Zyan, seorang agen yang sering mengemban misi rahasia negara. Namun misi terakhirnya gagal, dan menyebabkan kematian anggota timnya. Kegagalan misi membuat status dirinya dan sisa anggota timnya di non-aktifkan. Bukan hanya itu, mereka juga diburu dan dimusnahkan demi menutupi kebenaran.
Sebagai satu-satunya penyintas, Zyan diungsikan ke luar pulau, jauh dari Ibu Kota. Namun peristiwa naas kembali terjadi dan memaksa dirinya kembali terjun ke lapangan. Statusnya sebagai agen rahasia kembali diaktifkan. Bersama anggota baru, dia berusaha menguak misteri yang selama ini belum terpecahkan.
Karya ini diterbitkan atas izin NovelToon Ichageul, isi konten hanyalah pandangan pribadi pembuatnya, tidak mewakili NovelToon sendiri
The Last Man Standing
Tubuh Zyan ambruk ketika mobil menabraknya. Walau tabrakan yang terjadi tidak terlalu keras, namun karena kondisi tubuh Zyan yang lemah membuatnya langsung ambruk. Sang pengemudi langsung keluar dari mobil. Di belakangnya mengekor seorang pria paruh baya mengenakan thawb atau gamis berwarna putih. Di tangan pria itu terdapat tasbih yang terus digulirnya seraya menyebutkan asma Allah.
"Astaghfirullah, Amma bagaimana ini?" tanya sang pengemudi pada pria bergamis itu.
"Innalilahi. Cepat bawa masuk ke mobil.

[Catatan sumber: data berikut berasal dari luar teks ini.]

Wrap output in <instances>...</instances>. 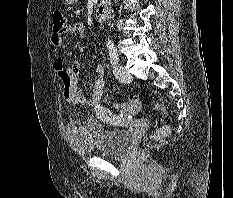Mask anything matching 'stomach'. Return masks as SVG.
<instances>
[{"instance_id":"1","label":"stomach","mask_w":233,"mask_h":198,"mask_svg":"<svg viewBox=\"0 0 233 198\" xmlns=\"http://www.w3.org/2000/svg\"><path fill=\"white\" fill-rule=\"evenodd\" d=\"M78 0H65V2L67 3V4H74V3H76Z\"/></svg>"}]
</instances>
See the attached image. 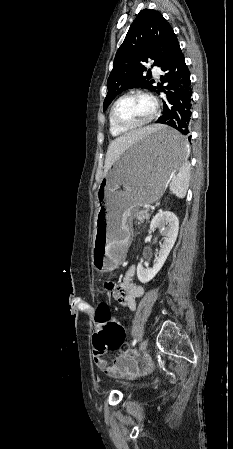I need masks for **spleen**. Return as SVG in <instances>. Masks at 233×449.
I'll return each mask as SVG.
<instances>
[{"label": "spleen", "mask_w": 233, "mask_h": 449, "mask_svg": "<svg viewBox=\"0 0 233 449\" xmlns=\"http://www.w3.org/2000/svg\"><path fill=\"white\" fill-rule=\"evenodd\" d=\"M190 165L185 161L179 168L178 174L170 183V191L178 198H184L189 187Z\"/></svg>", "instance_id": "1"}]
</instances>
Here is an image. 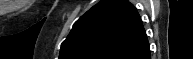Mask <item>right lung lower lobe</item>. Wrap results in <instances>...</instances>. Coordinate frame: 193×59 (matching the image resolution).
Listing matches in <instances>:
<instances>
[{
	"label": "right lung lower lobe",
	"instance_id": "98d812e1",
	"mask_svg": "<svg viewBox=\"0 0 193 59\" xmlns=\"http://www.w3.org/2000/svg\"><path fill=\"white\" fill-rule=\"evenodd\" d=\"M127 59H151L149 44L127 57Z\"/></svg>",
	"mask_w": 193,
	"mask_h": 59
}]
</instances>
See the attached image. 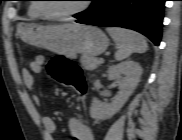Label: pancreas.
I'll use <instances>...</instances> for the list:
<instances>
[{
    "mask_svg": "<svg viewBox=\"0 0 182 140\" xmlns=\"http://www.w3.org/2000/svg\"><path fill=\"white\" fill-rule=\"evenodd\" d=\"M80 63L86 70H94L96 69L101 63L99 62V59L95 57H88V56H82L80 58Z\"/></svg>",
    "mask_w": 182,
    "mask_h": 140,
    "instance_id": "cf45deb5",
    "label": "pancreas"
}]
</instances>
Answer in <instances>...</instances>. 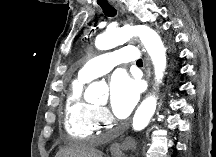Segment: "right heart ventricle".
<instances>
[{
    "instance_id": "e07e8e85",
    "label": "right heart ventricle",
    "mask_w": 216,
    "mask_h": 157,
    "mask_svg": "<svg viewBox=\"0 0 216 157\" xmlns=\"http://www.w3.org/2000/svg\"><path fill=\"white\" fill-rule=\"evenodd\" d=\"M88 81L75 78L65 100L64 128L77 138H89L99 128L95 122L97 108L83 97V89Z\"/></svg>"
}]
</instances>
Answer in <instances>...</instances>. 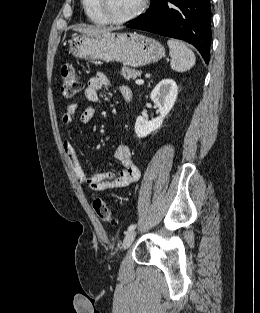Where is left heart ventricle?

Kita harus membawanya ke rumah sakit."
Sang pengemudi segera mengangkat tubuh Zyan, memapahnya masuk ke dalam mobil. Pria paruh baya yang dipanggil Amma ikut masuk ke bagian belakang mobil. Pria itu merebahkan kepala Zyan di atas pangkuannya. Dia terkejut melihat darah yang keluar dari dada dan perut korban penabrakan sang anak.
"Husein, cepat!" titah Amma.
Pria bernama Husein itu segera membuka pintu depan mobil, belum sempat masuk, seorang pria datang. Dia langsung menodongkan pistol ke kepala Husein. Sontak Husein langsung mengangkat tangannya. Dengan wajah sedikit pucat, dia melihat pria yang menodongkan senjata padanya.
"Aku yang akan membawa mobilnya," ujar pria itu.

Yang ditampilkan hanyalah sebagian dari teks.